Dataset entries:
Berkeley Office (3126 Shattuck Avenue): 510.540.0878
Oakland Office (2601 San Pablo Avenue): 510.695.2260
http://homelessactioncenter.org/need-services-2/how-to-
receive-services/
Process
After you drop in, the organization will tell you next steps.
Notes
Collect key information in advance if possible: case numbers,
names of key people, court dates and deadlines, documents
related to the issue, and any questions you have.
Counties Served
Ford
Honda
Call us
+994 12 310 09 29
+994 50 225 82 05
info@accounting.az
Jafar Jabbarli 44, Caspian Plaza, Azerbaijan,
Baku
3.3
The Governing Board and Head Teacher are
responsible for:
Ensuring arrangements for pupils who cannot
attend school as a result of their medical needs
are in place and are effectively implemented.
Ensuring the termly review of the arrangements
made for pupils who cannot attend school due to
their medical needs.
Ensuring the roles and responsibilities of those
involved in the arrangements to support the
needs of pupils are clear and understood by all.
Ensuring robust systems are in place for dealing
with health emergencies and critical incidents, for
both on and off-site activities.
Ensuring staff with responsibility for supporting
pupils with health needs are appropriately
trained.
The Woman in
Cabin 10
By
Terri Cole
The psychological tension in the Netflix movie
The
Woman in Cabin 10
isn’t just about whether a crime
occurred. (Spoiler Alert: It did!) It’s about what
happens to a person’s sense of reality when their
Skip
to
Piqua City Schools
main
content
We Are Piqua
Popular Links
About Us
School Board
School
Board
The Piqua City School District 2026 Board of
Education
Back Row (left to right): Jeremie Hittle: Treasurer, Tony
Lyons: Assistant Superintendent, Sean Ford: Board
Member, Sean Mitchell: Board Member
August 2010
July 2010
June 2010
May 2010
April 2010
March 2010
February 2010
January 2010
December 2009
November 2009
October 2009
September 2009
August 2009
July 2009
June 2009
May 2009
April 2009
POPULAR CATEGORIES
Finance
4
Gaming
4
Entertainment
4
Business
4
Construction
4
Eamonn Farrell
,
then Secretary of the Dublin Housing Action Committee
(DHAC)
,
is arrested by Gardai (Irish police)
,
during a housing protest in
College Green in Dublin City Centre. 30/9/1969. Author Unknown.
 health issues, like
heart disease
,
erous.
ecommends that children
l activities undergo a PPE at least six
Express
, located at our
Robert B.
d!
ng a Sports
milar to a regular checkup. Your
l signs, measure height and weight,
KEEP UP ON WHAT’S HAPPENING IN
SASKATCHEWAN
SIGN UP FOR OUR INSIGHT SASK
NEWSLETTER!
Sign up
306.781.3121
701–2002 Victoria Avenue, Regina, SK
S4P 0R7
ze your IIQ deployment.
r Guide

## Problem
Take the entries above and transcribe them exactly as they stand.

## Written solution
Berkeley Office (3126 Shattuck Avenue): 510.540.0878
Oakland Office (2601 San Pablo Avenue): 510.695.2260
http://homelessactioncenter.org/need-services-2/how-to-
receive-services/
Process
After you drop in, the organization will tell you next steps.
Notes
Collect key information in advance if possible: case numbers,
names of key people, court dates and deadlines, documents
related to the issue, and any questions you have.
Counties Served
Ford
Honda
Call us
+994 12 310 09 29
+994 50 225 82 05
info@accounting.az
Jafar Jabbarli 44, Caspian Plaza, Azerbaijan,
Baku
3.3
The Governing Board and Head Teacher are
responsible for:
Ensuring arrangements for pupils who cannot
attend school as a result of their medical needs
are in place and are effectively implemented.
Ensuring the termly review of the arrangements
made for pupils who cannot attend school due to
their medical needs.
Ensuring the roles and responsibilities of those
involved in the arrangements to support the
needs of pupils are clear and understood by all.
Ensuring robust systems are in place for dealing
with health emergencies and critical incidents, for
both on and off-site activities.
Ensuring staff with responsibility for supporting
pupils with health needs are appropriately
trained.
The Woman in
Cabin 10
By
Terri Cole
The psychological tension in the Netflix movie
The
Woman in Cabin 10
isn’t just about whether a crime
occurred. (Spoiler Alert: It did!) It’s about what
happens to a person’s sense of reality when their
Skip
to
Piqua City Schools
main
content
We Are Piqua
Popular Links
About Us
School Board
School
Board
The Piqua City School District 2026 Board of
Education
Back Row (left to right): Jeremie Hittle: Treasurer, Tony
Lyons: Assistant Superintendent, Sean Ford: Board
Member, Sean Mitchell: Board Member
August 2010
July 2010
June 2010
May 2010
April 2010
March 2010
February 2010
January 2010
December 2009
November 2009
October 2009
September 2009
August 2009
July 2009
June 2009
May 2009
April 2009
POPULAR CATEGORIES
Finance
4
Gaming
4
Entertainment
4
Business
4
Construction
4
Eamonn Farrell
,
then Secretary of the Dublin Housing Action Committee
(DHAC)
,
is arrested by Gardai (Irish police)
,
during a housing protest in
College Green in Dublin City Centre. 30/9/1969. Author Unknown.
 health issues, like
heart disease
,
erous.
ecommends that children
l activities undergo a PPE at least six
Express
, located at our
Robert B.
d!
ng a Sports
milar to a regular checkup. Your
l signs, measure height and weight,
KEEP UP ON WHAT’S HAPPENING IN
SASKATCHEWAN
SIGN UP FOR OUR INSIGHT SASK
NEWSLETTER!
Sign up
306.781.3121
701–2002 Victoria Avenue, Regina, SK
S4P 0R7
ze your IIQ deployment.
r Guide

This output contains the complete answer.